The father-of-one, who has ‘spinal issues’, said he also struggles with anger and has to ‘lock myself away so I don’t upset members of my family’.

Evidence from Burns’ lorry’s tachograph device showed he ignored a 40mph advisory speed limit imposed due to the weather and traffic jam.

He only braked one second before impact with the rear of Mr Mehmood’s Toyota taxi, which was shunted into the rear of a lorry.

Lorry driver Anthony Burns arrives at Liverpool Crown Court before his sentencing on Tuesday

Lorry driver Anthony Burns arrives at Liverpool Crown Court before his sentencing on Tuesday

Damian Nolan, prosecuting, told Liverpool Crown Court the taxi had sustained ‘devastating crush damage on all sides’ and had been rotated 180 degrees in the road.

Burns’ lorry came to rest between lanes two and three of the motorway.

Describing the miracle survival of the taxi driver, Mr Nolan said a police officer ‘heard a voice shouting for help’.

He said: ‘At first, he couldn’t see anyone before a hand then appeared from the wreckage. A head then appeared. It was Mr Mehmood who was conscious and breathing. Remarkably, he had survived the impact’.

Both pilots, who had fallen asleep during the taxi journey, suffered traumatic head injuries and ‘other multiple injuries’.

The court heard Burns was not on his phone or under the influence of drink and drugs.
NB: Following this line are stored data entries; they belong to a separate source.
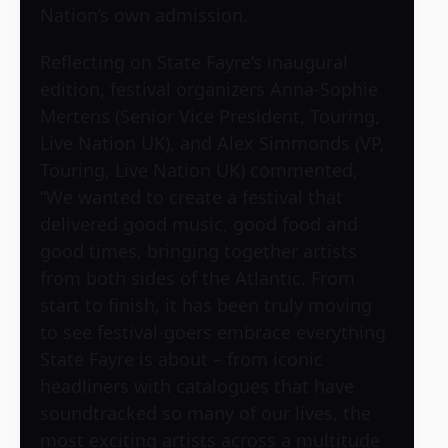
Nation’s own admission.
Reflecting on State Fayre’s inaugural
edition, festival organizers Anna-Sophie
Mertens (Senior Vice President, Touring,
Live Nation UK), and Alex Simmonds (VP,
Touring, Live Nation UK) commented,
“We wanted to create a festival that
delivered good music, good food and
good times, bringing together artists
from both sides of the Atlantic. From
start to finish, it has been truly moving
to see festival-goers embrace everything
State Fayre is about – from iconic
headliners with catalogues that have
soundtracked so many of our lives, the
most exciting artists across a multitude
Another driver speculated it was ‘as if he had fallen asleep’ at the wheel.

Burns was ‘riven with remorse’ and has suffered mental health difficulties since the tragedy, his barrister Michael Hayton, KC, said.

While he was suspected of having fallen asleep at the wheel, his barrister claimed he was ‘effectively on autopilot’ and ‘did not register what was ahead of him until it was far, far too late’.

Sentencing, Judge Simon Medland, KC, said the collision was a ‘dreadful, tragic episode’ which had left an ‘enduring impact’ on both sets of bereaved families and Mr Mehmood.

As well as the jail sentence, Burns was banned from driving for 150 months and must pass an extended retest.